18 мин.

Я не Коннор Макдэвид

Я не Коннор Макдэвид

Все, что я должен был сделать, это шагнуть со стула.

Вот и все. Буквально. И больше не волноваться ни о чем.

Я пошел в местный хозяйственный магазин и купил веревку.

Я сделал петлю. Привязал ее к перилам лестницы на втором этаже моей квартиры. Накинул петлю на шею.

Я уже стоял там. На этом стуле. На цыпочках... готовый сделать это.

Я просто должен был сделать последний шаг, и все бы закончилось.

Конец.

Вы бы даже не услышали об этом. Это не было бы большой новостью. Ничего обо мне бы даже не было в бегущей строке на канале ESPN.

Я не Коннор Макдэвид или Ови или Сид. Черт, я даже не в НХЛ.

Я не знаменит.

И как бы это странно не звучало, но это одна из главных причин, почему я хотел написать это. Потому что, в некотором роде, я больше похож на вас, чем на лучших игроков моего вида спорта. Я не суперзвезда, и не талантище. Я просто трудолюбивый вратарь, который надрывался, чтобы стать профессионалом, а затем несколько лет прыгал по низшим профессиональным лигам, и в настоящее время играю за границей в Германии.

Вы никогда не слышали обо мне.

Вы не знаете моего имени.

Я - Бен.

И у меня есть история, которой я хотел бы поделиться с вами, если у вас есть несколько минут.

 

 

Речь пойдет о ребенке, который так любил хоккей, что забывал любить себя. И какого  это – не хотеть ничего больше, чем сделать все возможное, чтобы ворваться в НХЛ и осуществить свою детскую мечту ... в то же время, зная, что тебе нехорошо. Это что-то очень неправильное. Но если ты кому-то расскажешь или дашь понять что у тебя проблемы, ты можешь больше никогда не вернуться в профессиональный спорт. Речь идет о том, каково это быть просто другим парнем. Имя в списке. Ничего особенного. Но все равно мечтаешь о том, чтобы однажды сыграть на самой большой сцене против лучших в мире. И речь идет о том, что я считаю проблему психического здоровья серьезной в мире юниорских хоккейных лиг. Тот, кто не светится в заголовках в большинстве случаях игнорируется большинством людей в игре.

О том, как добраться до такой точки, когда ты подавлен - хоккеем, жизнью, и о том, как все приходит к тому, что вы почти готовы убить себя.
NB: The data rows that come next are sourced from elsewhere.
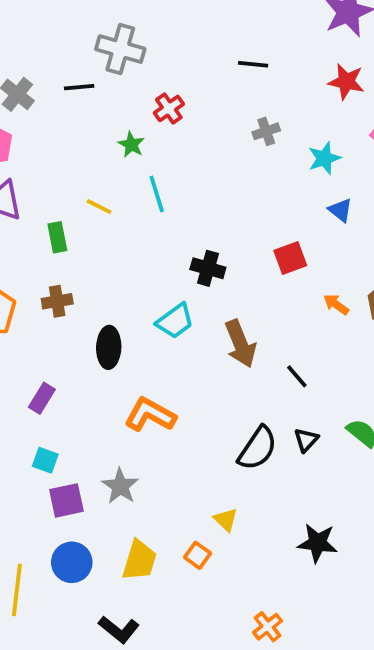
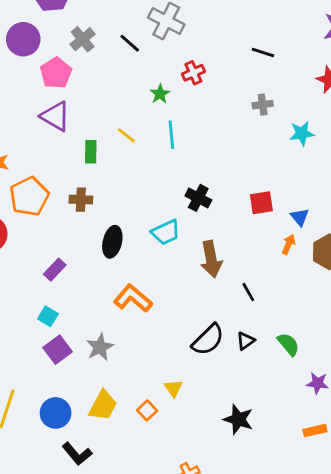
black line: (79, 87) -> (130, 43), turned 35
blue triangle: (340, 210) -> (300, 217), moved
orange arrow: (336, 304) -> (289, 244), turned 66
purple square: (66, 500) -> (58, 350), turned -36
blue circle: (72, 562) -> (56, 413), moved

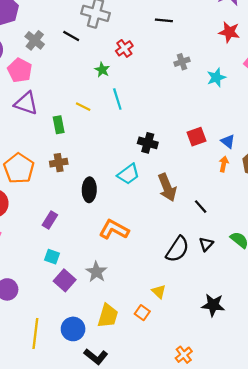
black line: (263, 53) -> (164, 20), moved

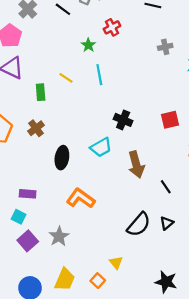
brown cross: (59, 163) -> (36, 128), turned -35
purple rectangle: (50, 220) -> (28, 194), moved, turned 56

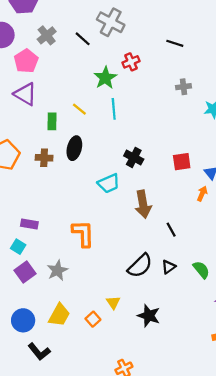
green star: (88, 45) -> (105, 78), size x1.5
brown cross: (36, 128) -> (44, 158), turned 35
black ellipse: (62, 158) -> (74, 148), moved
orange L-shape: (81, 198) -> (83, 234), turned 48
black star: (166, 282) -> (149, 316), moved

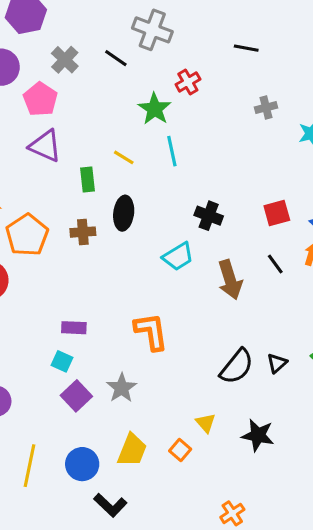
black line: (171, 230) -> (275, 264), moved

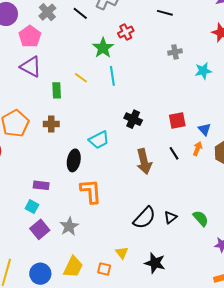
black ellipse: (124, 213) -> (74, 160), moved
cyan trapezoid: (178, 257) -> (99, 140), moved
orange square: (180, 450) -> (104, 269), turned -32

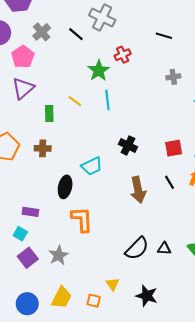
purple triangle: (31, 67) -> (23, 88), turned 50
black triangle: (171, 217) -> (164, 249), turned 40

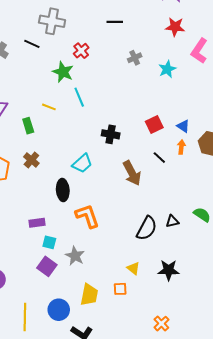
brown cross: (43, 148) -> (31, 160), turned -35
cyan square: (20, 234) -> (49, 242), moved

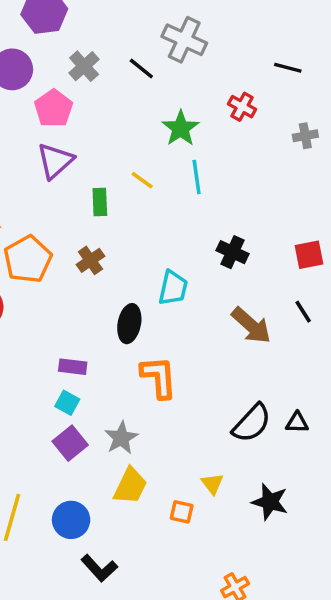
red cross: (81, 51) -> (242, 107), moved, turned -35
cyan trapezoid: (82, 163) -> (173, 288), turned -50
brown arrow: (132, 173) -> (251, 326), turned -35
cyan square: (49, 242) -> (67, 403), moved
yellow trapezoid: (89, 295) -> (130, 486), moved

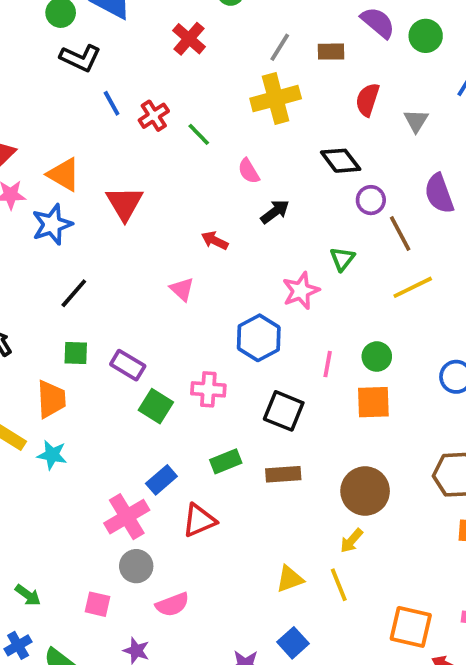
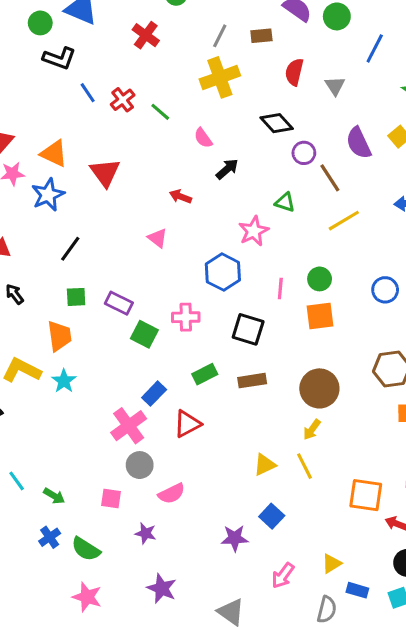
green triangle: (342, 259) -> (285, 202), turned -45
cyan star: (52, 455) -> (64, 381), turned 30

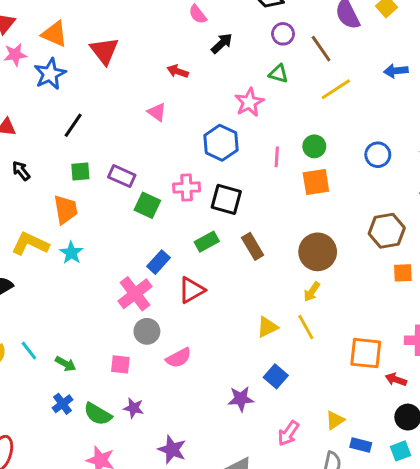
purple circle: (304, 153) -> (283, 34), moved
black square: (248, 329) -> (226, 199), moved
brown rectangle: (252, 381) -> (253, 246), turned 70
purple star: (146, 533) -> (134, 408), moved

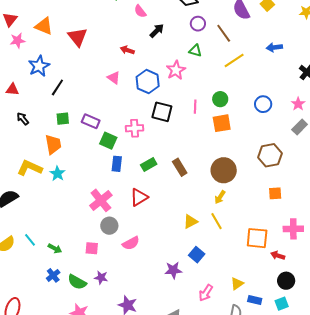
blue star: (50, 74) -> (39, 66), moved
blue hexagon: (221, 143) -> (148, 82), moved
black square: (226, 199) -> (162, 112), moved
blue rectangle: (158, 262) -> (117, 164), moved, turned -35
orange square: (403, 273) -> (275, 193), moved

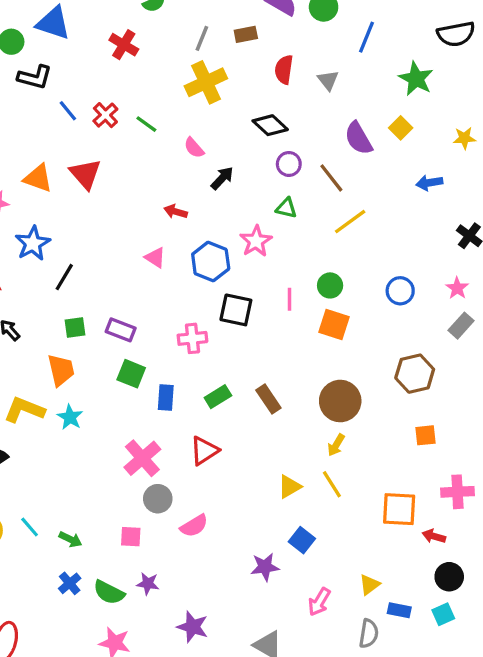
red triangle: (78, 37) -> (85, 174), moved
blue arrow: (274, 47) -> (429, 183), moved
orange square: (222, 123) -> (334, 325), turned 30
green square: (108, 141) -> (131, 374), moved

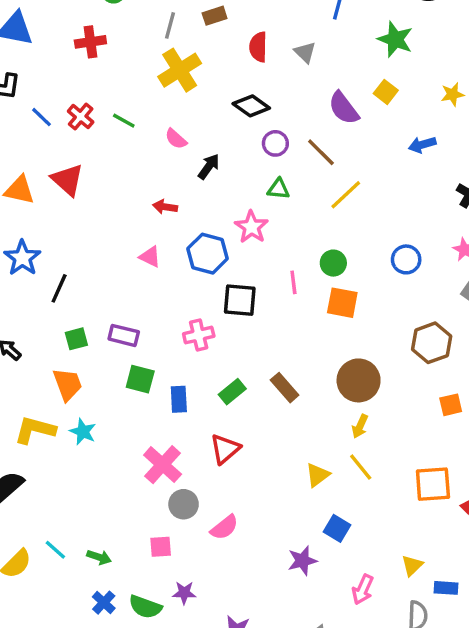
red cross: (124, 45) -> (90, 42), turned -32

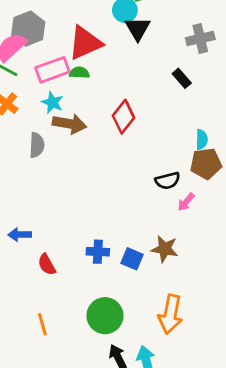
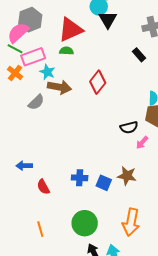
pink rectangle: (52, 70) -> (33, 57), moved
gray semicircle: (37, 145) -> (36, 102), turned 42

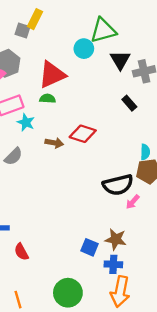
black triangle: (108, 20) -> (120, 60), moved
red diamond: (98, 82) -> (83, 134), turned 70
brown arrow: (59, 87) -> (54, 143), moved, size x0.7
black semicircle: (129, 127) -> (118, 185), size x1.5
blue cross: (80, 178) -> (113, 264), moved

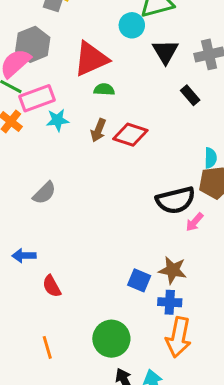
black triangle: (120, 60) -> (165, 52), moved
green semicircle: (47, 99) -> (104, 89), moved
cyan star: (26, 122) -> (57, 120), turned -30
brown arrow: (54, 143) -> (98, 130), moved, turned 102
gray semicircle: (13, 156) -> (44, 193), moved

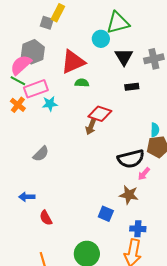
black rectangle: (190, 95) -> (132, 87), moved, turned -56
brown arrow: (98, 130) -> (91, 127), moved
brown star: (173, 270) -> (129, 195), moved
blue cross: (170, 302) -> (138, 229), moved

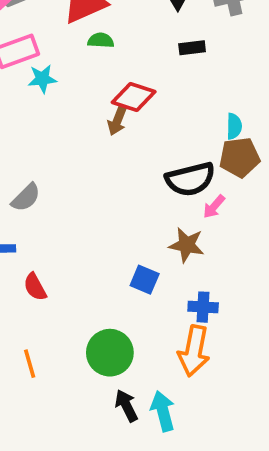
gray semicircle: (41, 154) -> (26, 197), moved

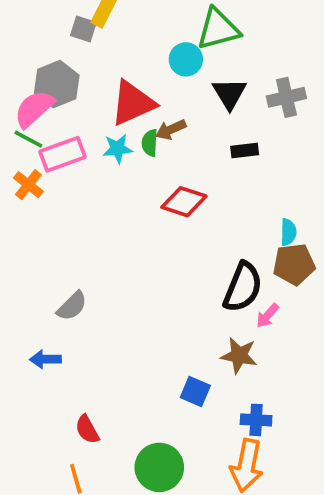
green semicircle: (101, 40) -> (150, 143), turned -90
cyan star: (42, 79) -> (118, 149), moved
brown arrow: (117, 121) -> (171, 130), moved, turned 44
black semicircle: (190, 179) -> (243, 287), turned -54
red semicircle: (35, 287) -> (87, 429), moved

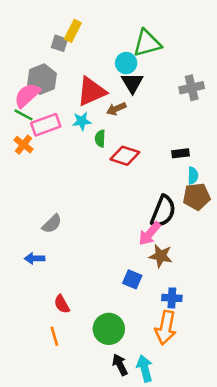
black triangle: (230, 94) -> (132, 83), moved
green semicircle: (150, 143) -> (100, 138), moved
black rectangle: (245, 150) -> (181, 153), moved
pink arrow: (267, 316) -> (150, 234), moved, size x1.5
И тогда остается что-то, когда вы решите не проходить через это.

Прежде чем я действительно окунусь в то, что я пережил за последние несколько лет, мне нужно дать вам несколько примеров того, почему борьба с проблемами психического здоровья в качестве игрока низших лиг может быть особенно сложной.

Короче: юниорские хоккейные лиги сильно отличаются от НХЛ.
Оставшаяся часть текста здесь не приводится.